Jewelry and trinkets are ever-present in mankind’s evolution. Since the dawn of time, humans loved having pretty objects around them — and they sometimes went to great trouble to achieve this goal. Humans aren’t unique in enjoying trinkets, but we are unique in our ability to create such objects.
Whether it’s metal, rocks, or organic material, mankind has created a dazzling array of adornments. So deep is our fascination with these objects that oftentimes, researchers can tell many things about a specific culture just by looking at the adornments they crafted. This is exactly the case with ostrich eggshells, the authors of a new study say: they are a good indicator of cultural shifts in ancient Africa.
Ostrich eggshell beads are some of the oldest ornaments ever made by mankind. Humans have been making them for at least 50,000 years and remarkably, some of them have been preserved well enough to survive to this day. Previous research has shown that 2,000 years ago, these beads exhibited an important change in size, becoming much larger. Now, a new study by Jennifer Miller and Elizabeth Sawchuk investigated this idea even further, analyzing the evolution of this type of beads in previously un-investigated parts of Africa.
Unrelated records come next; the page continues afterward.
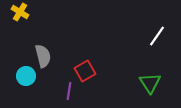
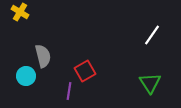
white line: moved 5 px left, 1 px up
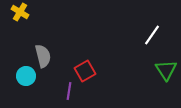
green triangle: moved 16 px right, 13 px up
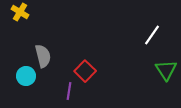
red square: rotated 15 degrees counterclockwise
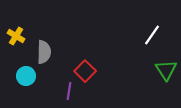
yellow cross: moved 4 px left, 24 px down
gray semicircle: moved 1 px right, 4 px up; rotated 15 degrees clockwise
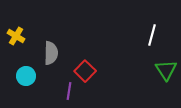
white line: rotated 20 degrees counterclockwise
gray semicircle: moved 7 px right, 1 px down
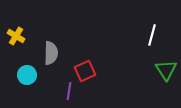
red square: rotated 20 degrees clockwise
cyan circle: moved 1 px right, 1 px up
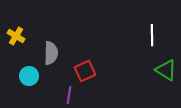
white line: rotated 15 degrees counterclockwise
green triangle: rotated 25 degrees counterclockwise
cyan circle: moved 2 px right, 1 px down
purple line: moved 4 px down
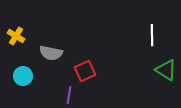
gray semicircle: rotated 100 degrees clockwise
cyan circle: moved 6 px left
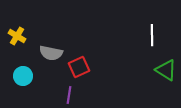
yellow cross: moved 1 px right
red square: moved 6 px left, 4 px up
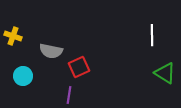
yellow cross: moved 4 px left; rotated 12 degrees counterclockwise
gray semicircle: moved 2 px up
green triangle: moved 1 px left, 3 px down
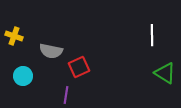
yellow cross: moved 1 px right
purple line: moved 3 px left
Miller and Sawchuk analyzed evidence from 30 archaeological sites spanning the past 10,000 years of human history on the continent. In total, they recorded the diameters of 1,200 ostrich eggshell beads, including some which had never before been analyzed.
“These beads are symbols that were made by hunter-gatherers from both regions for more than 40,000 years,” says lead author Jennifer Miller, “so changes – or lack thereof – in these symbols tells us how these communities responded to cultural contact and economic change.”
As expected, the authors found a significant increase in bead size some 2,000 years ago. This change is linked to the emergence of a new culture in the area, probably the same culture that brought about new herding practices. But this was only the case in southern Africa.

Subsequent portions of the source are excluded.